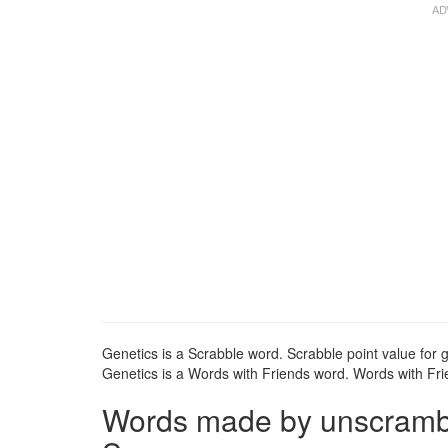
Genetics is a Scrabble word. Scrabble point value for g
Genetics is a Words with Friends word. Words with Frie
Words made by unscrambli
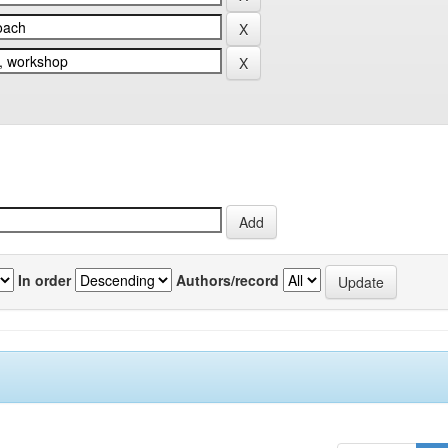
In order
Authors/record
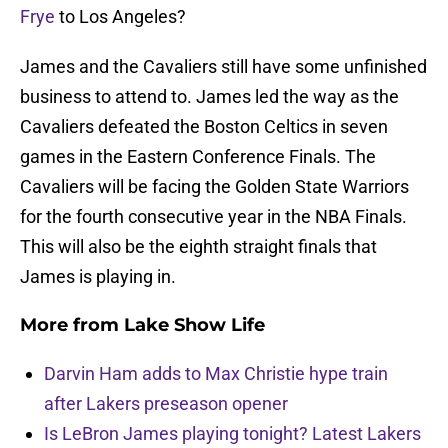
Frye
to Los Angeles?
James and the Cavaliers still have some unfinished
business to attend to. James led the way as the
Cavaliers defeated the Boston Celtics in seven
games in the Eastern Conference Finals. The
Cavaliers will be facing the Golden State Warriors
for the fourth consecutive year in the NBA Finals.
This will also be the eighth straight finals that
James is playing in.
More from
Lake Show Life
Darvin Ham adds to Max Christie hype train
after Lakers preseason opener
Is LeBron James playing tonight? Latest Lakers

------

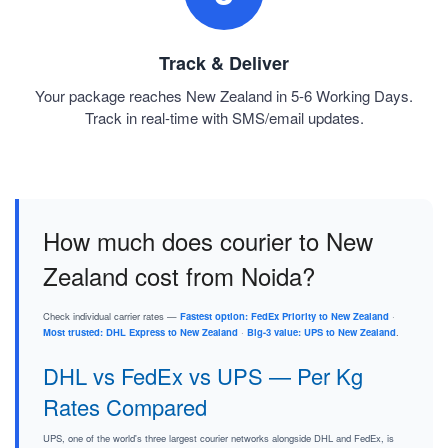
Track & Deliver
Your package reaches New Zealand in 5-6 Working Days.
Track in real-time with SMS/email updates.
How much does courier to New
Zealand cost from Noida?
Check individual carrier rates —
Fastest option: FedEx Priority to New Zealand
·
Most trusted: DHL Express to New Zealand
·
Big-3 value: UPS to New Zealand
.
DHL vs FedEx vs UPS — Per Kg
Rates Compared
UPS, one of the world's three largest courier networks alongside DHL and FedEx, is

------

Task details: Working from the data above, repeat exactly, and only, the lines that begin at the line containing "Authors/record" and stop after the line containing "Is LeBron James"; pictures are not copied.

Exercise result:
Authors/record
Frye
to Los Angeles?
James and the Cavaliers still have some unfinished
business to attend to. James led the way as the
Cavaliers defeated the Boston Celtics in seven
games in the Eastern Conference Finals. The
Cavaliers will be facing the Golden State Warriors
for the fourth consecutive year in the NBA Finals.
This will also be the eighth straight finals that
James is playing in.
More from
Lake Show Life
Darvin Ham adds to Max Christie hype train
after Lakers preseason opener
Is LeBron James playing tonight? Latest Lakers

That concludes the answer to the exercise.